In Journeying We Discover
Dominican Sister Mary Horn lives at Teschemakers, North Otago and is a renowned painter and organic gardener.
When I go home from Oamaru, I leave the Pacific Ocean and turn towards the mountains. I can see both the Kakanui Ranges and the St Marys Range. The road meanders towards them past a limestone outcrop, up and down towards the creek and the one-lane bridge. It's one lane, not just one way, for it is possible to travel in either direction depending on what I wish to do. Before I get to my home, I pass one other house. It's on the other side of the creek — looking back I can see it from my dwelling.
Journeys, to arrive home, make me think of the spiritual journeys we make on our way home to the God who is often unknown. Finding this unknown means moving towards the mountains or doing a U-turn back to the Pacific. Catherine of Siena often used the sea as a metaphor for God. In one dialogue, God says to her: "Only the sea itself can fully contain itself. In the same way I, the sea of peace, am the only one who can fully contain and value myself. I share with each of you according to your capacity. I fill you and do not leave you empty."
I, too, am drawn to the sea but it is the mountains that speak the most to me. They are a challenge and the road disappears quickly into their valleys and heights. I think of the many times I've travelled a spiritual road to have it disappear in a turn into a valley I was unable to traverse, or a little afraid that the crossing would take me somewhere unexpected and frightening. When I did venture it was difficult but rewarding.
These new one-lane bridges make us stop and consider. I encounter travellers heading in the other direction — should I be going with them or against them? This time in our lives, when the whole world has had to stop and deliberate, is an interesting one for us all. Will we just go back to what was before? Maybe our Church structure will take a turn — from the sea to the mountains, or, from the mountains to the sea.

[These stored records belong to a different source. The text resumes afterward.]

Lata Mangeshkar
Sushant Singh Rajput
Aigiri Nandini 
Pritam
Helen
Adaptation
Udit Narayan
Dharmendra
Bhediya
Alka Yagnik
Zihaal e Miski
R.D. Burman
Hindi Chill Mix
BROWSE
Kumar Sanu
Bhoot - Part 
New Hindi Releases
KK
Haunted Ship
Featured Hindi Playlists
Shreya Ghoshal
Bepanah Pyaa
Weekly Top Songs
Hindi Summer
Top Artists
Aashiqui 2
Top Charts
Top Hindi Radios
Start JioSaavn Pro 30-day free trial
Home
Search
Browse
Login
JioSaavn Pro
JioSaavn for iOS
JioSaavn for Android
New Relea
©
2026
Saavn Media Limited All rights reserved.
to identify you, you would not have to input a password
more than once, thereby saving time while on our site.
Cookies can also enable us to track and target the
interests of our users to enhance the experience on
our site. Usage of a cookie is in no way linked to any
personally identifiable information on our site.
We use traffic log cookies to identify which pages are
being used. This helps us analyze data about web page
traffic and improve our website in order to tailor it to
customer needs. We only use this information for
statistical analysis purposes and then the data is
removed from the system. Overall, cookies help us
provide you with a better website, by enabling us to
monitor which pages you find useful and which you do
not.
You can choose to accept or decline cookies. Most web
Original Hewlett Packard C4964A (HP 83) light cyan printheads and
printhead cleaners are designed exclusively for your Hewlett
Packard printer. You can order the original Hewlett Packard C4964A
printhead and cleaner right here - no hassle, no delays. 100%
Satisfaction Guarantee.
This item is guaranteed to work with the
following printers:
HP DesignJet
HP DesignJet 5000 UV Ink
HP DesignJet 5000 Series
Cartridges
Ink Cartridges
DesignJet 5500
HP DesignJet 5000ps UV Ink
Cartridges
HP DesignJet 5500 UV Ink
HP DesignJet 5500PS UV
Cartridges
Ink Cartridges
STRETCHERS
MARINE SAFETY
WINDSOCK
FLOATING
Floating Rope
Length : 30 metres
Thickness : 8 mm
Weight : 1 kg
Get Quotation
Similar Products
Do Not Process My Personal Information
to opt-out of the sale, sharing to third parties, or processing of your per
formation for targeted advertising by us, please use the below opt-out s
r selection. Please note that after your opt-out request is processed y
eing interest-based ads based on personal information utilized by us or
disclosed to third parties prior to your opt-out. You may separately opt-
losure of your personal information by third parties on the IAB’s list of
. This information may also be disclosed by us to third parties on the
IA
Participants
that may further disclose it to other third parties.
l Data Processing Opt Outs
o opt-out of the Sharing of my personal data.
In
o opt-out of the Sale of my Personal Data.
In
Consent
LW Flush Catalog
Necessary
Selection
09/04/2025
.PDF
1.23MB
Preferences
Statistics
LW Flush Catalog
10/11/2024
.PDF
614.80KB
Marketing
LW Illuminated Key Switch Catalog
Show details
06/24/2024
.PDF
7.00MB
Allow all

A few nights ago I looked across the little valley with the creek and saw to my astonishment that the house I pass on my way home had disappeared into a mist along the creek. Yet there was no fog near me. It was a strange image because when I looked upwards there were stars shining above where I knew the house to be. God is not only in the sea and the mountains but in the stars of hope shining above the fog of life. "I fill you and do not leave you empty."